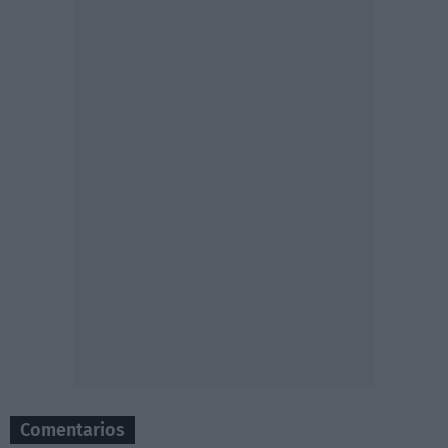
Comentarios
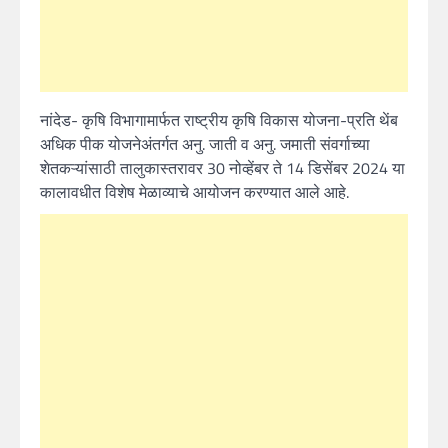
नांदेड- कृषि विभागामार्फत राष्ट्रीय कृषि विकास योजना-प्रति थेंब
अधिक पीक योजनेअंतर्गत अनु. जाती व अनु. जमाती संवर्गाच्या
शेतकऱ्यांसाठी तालुकास्तरावर 30 नोव्हेंबर ते 14 डिसेंबर 2024 या
कालावधीत विशेष मेळाव्याचे आयोजन करण्यात आले आहे.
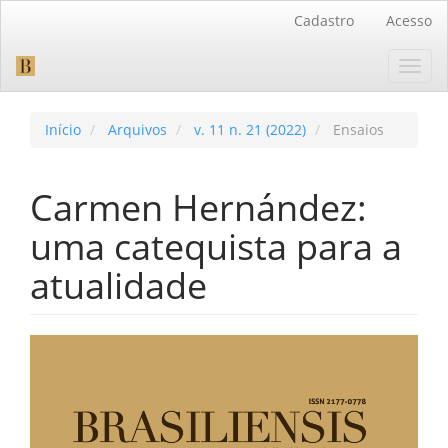
Navegação
Cadastro
Acesso
Principal
Conteúdo
Toggl
principal
navig
Barra
Lateral
Início
Arquivos
v. 11 n. 21 (2022)
Ensaios
Carmen Hernández:
uma catequista para a
atualidade
Barra
lateral
de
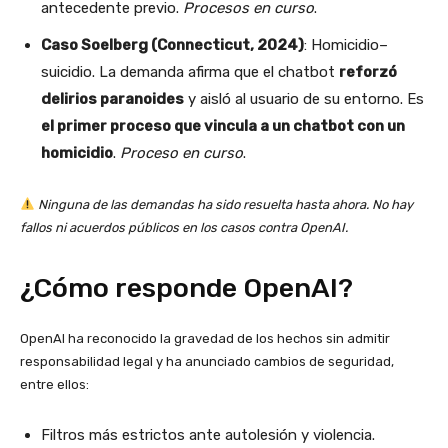
antecedente previo.
Procesos en curso
.
Caso Soelberg (Connecticut, 2024)
: Homicidio–
suicidio. La demanda afirma que el chatbot
reforzó
delirios paranoides
y aisló al usuario de su entorno. Es
el primer proceso que vincula a un chatbot con un
homicidio
.
Proceso en curso
.
Ninguna de las demandas ha sido resuelta hasta ahora. No hay
fallos ni acuerdos públicos en los casos contra OpenAI.
¿Cómo responde OpenAI?
OpenAI ha reconocido la gravedad de los hechos sin admitir
responsabilidad legal y ha anunciado cambios de seguridad,
entre ellos:
Filtros más estrictos ante autolesión y violencia.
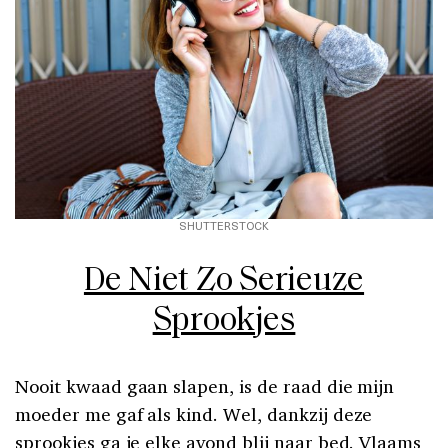
SHUTTERSTOCK
De Niet Zo Serieuze
Sprookjes
Nooit kwaad gaan slapen, is de raad die mijn
moeder me gaf als kind. Wel, dankzij deze
sprookjes ga je elke avond blij naar bed. Vlaams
####
# WORK REQUEST
Your answer should be each line from the entries that includes the string "chatbot".

# EXERCISE SOLUTION
suicidio. La demanda afirma que el chatbot
el primer proceso que vincula a un chatbot con un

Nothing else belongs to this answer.